If players did the voting for the Hall of Fame, they'd have put Hernandez in long ago. Baseball teams don't label captains, but if they did, Hernandez would have worn the C in 1982 for the World Series champion Cardinals and in 1986 for the title-winning Mets. He was the soul of those teams. Here's a player with very good statistics who was made great by all the other things he did.

First off, Hernandez was brilliant. You could see it in his patient at-bats and in the way he played first base for the Cardinals (1974 to '83) and Mets ('83-'89). In 1979 he shared the MVP award with Pittsburgh's Willie Stargell, after which Sports Illustrated put him on the cover with the headline "Who is Keith Hernandez and what's he doing batting .344?" The answer: He was the savviest ballplayer alive. His batting average was so high, pitchers had to rise at 12:01 a.m. and start scheming if they wanted to sneak anything by him.

He took games apart, thought innings ahead and passed his analyses on to everyone around him. He'd do things like study an opposing player's swing, then stroll over to the pitcher's mound and tell a reliever: "If you throw a fastball to this guy, you're dead."

First base is the most underrated defensive position in baseball because it's easy to play it adequately. It's not easy to play there flawlessly and dynamically, but if you do, you'll win more games for your team than any slick shortstop will. Hernandez won 11 Gold Gloves and controlled games like no other first baseman before or since. He'd bear down so close on a bunter you'd be terrified the batter would swing away and tear Keith's head off with the bat. Instead, the hitter flinched and the bunt failed.

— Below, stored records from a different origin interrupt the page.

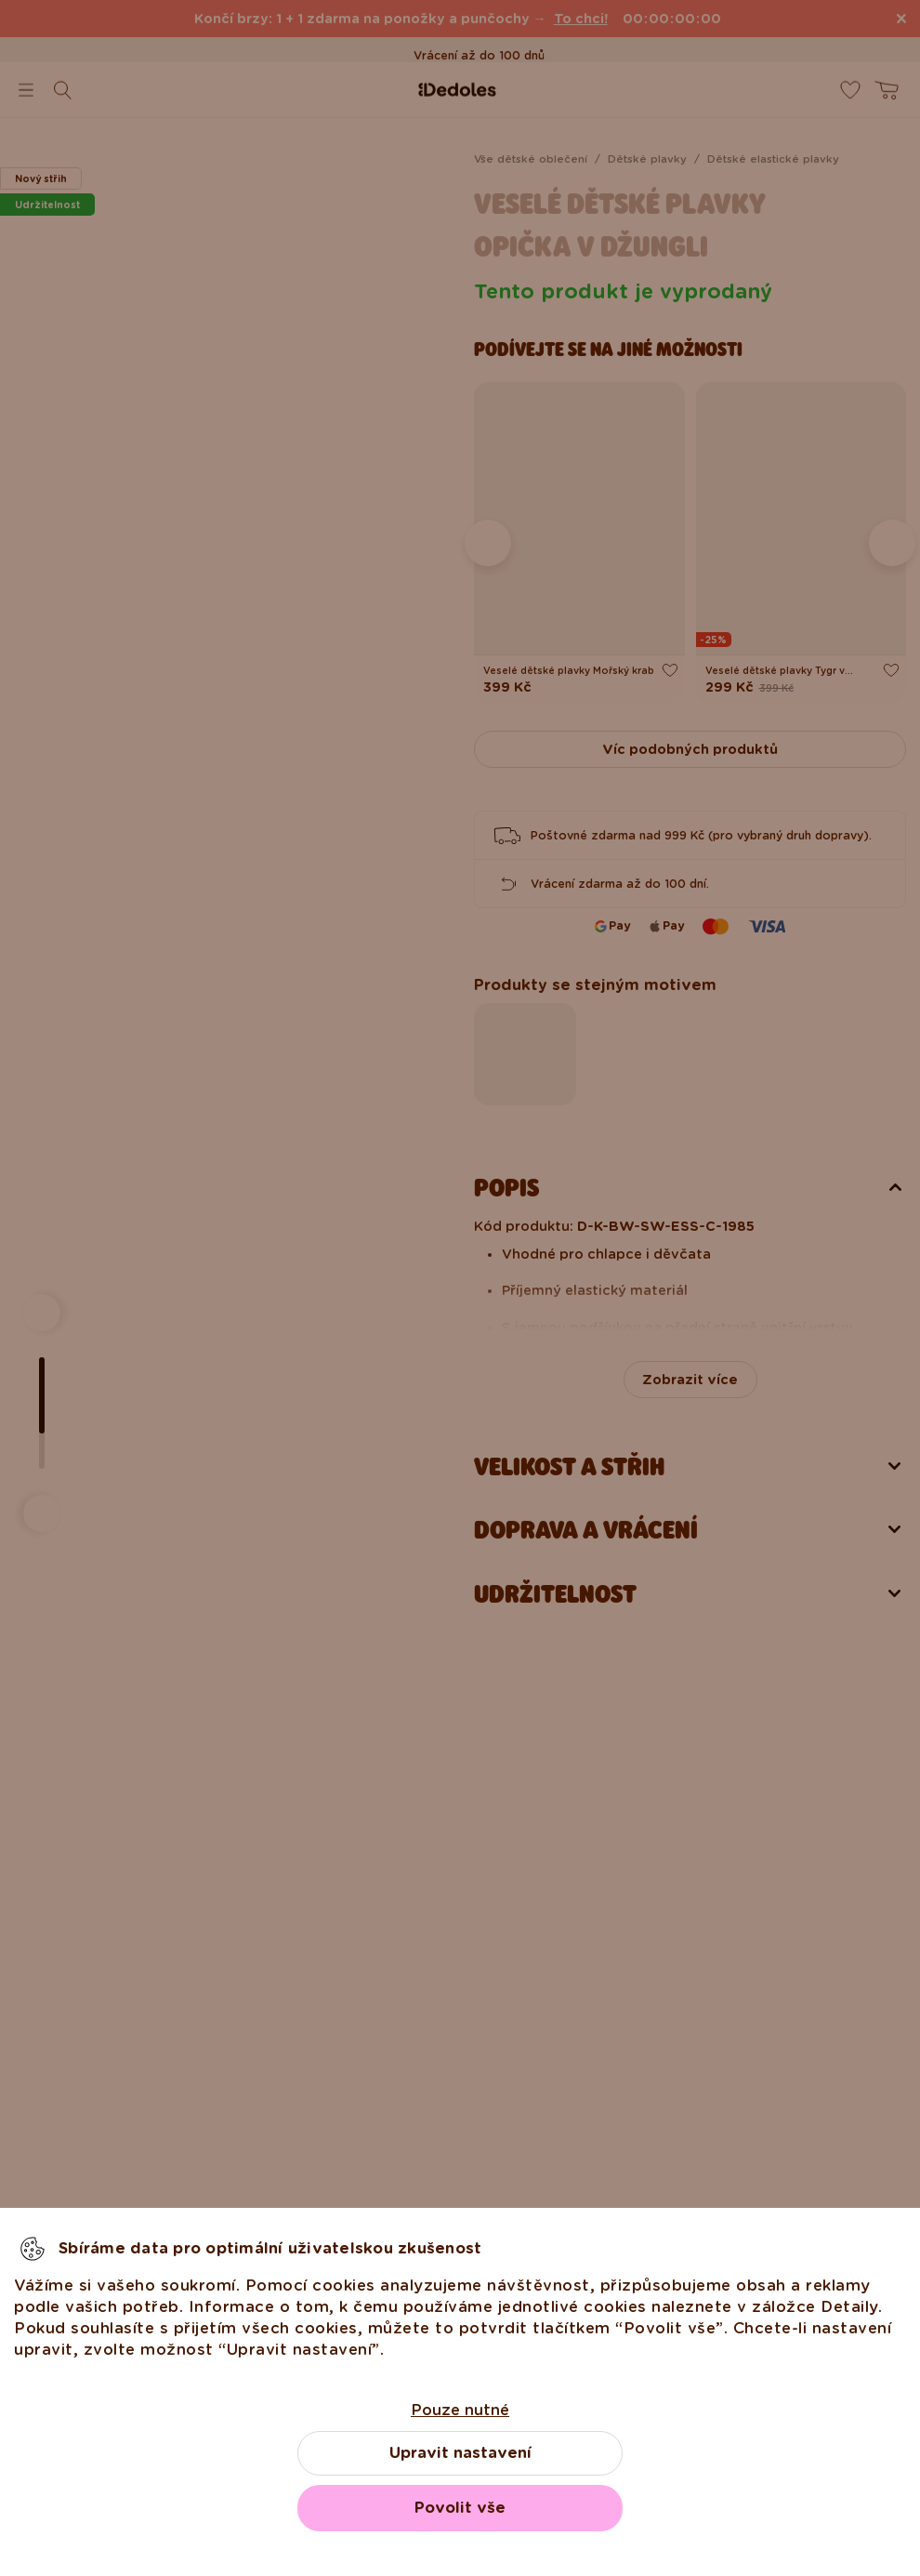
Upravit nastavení (460, 2453)
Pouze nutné (460, 2410)
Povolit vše (460, 2508)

OK, in case some of you didn't see him play, I'll call on a few stats myself. Here's why Hernandez was the most impactful first baseman ever. His 1,682 assists are the most in National League history. Six times he led NL first baseman in double plays. First base assists, double plays -- those are defensive plays that can swing a game, and from 1983 to '87 Hernandez had 726 assists in 757 games at first base. That means he HAD AN ASSIST IN 96% OF THOSE GAMES. Think about how often you see a first baseman throw a guy out today. You can watch a team for a week and not see it once.

This cat could hit, too. Hernandez, a lefty, batted a career .296 and rapped more than 30 doubles in a season eight times. He walked a lot and he got far too many clutch hits to recount. I'll name two from the same year. 1) Ninth inning, Game 6, 1986 NL Championship Series against Houston: Hernandez lashes a double off crafty left-hander Bob Knepper to help the Mets rally from a 3-0 deficit and go on to win the game. 2) Sixth inning, Game 7, 1986 World Series against Boston: The Mets trail 3-0 with the bases loaded when Hernandez kisses a two-run single off an even nastier southpaw, Bruce Hurst. Without those hits, a Mets championship never happens.

Detractors scrutinize Hernandez's stats and find them a bit too slight. ("Only 162 home runs" they whine.) Or they joke about how smarmy he was as guest star on Seinfeld. What I remember are moments like this: Hernandez in the mid 1980s leading off second base after a double. Darryl Strawberry steps up. Young Strawberry's struggling because he's been pulling his front shoulder off the pitch. Hernandez looks toward home and does what he so often did for Straw. As he leads, he turns his shoulder inward repeatedly, punching it dramatically to get Strawberry's attention to remind him to stay in there. Straw hangs in, knocks an RBI single the other way and once again Keith Hernandez helped his team in a way no box score could ever show.

Sports Illustrated senior writer Kostya Kennedy is a lifelong Mets fan and a regular contributor to CNNSI.com. The opinions expressed here are solely those of the writer.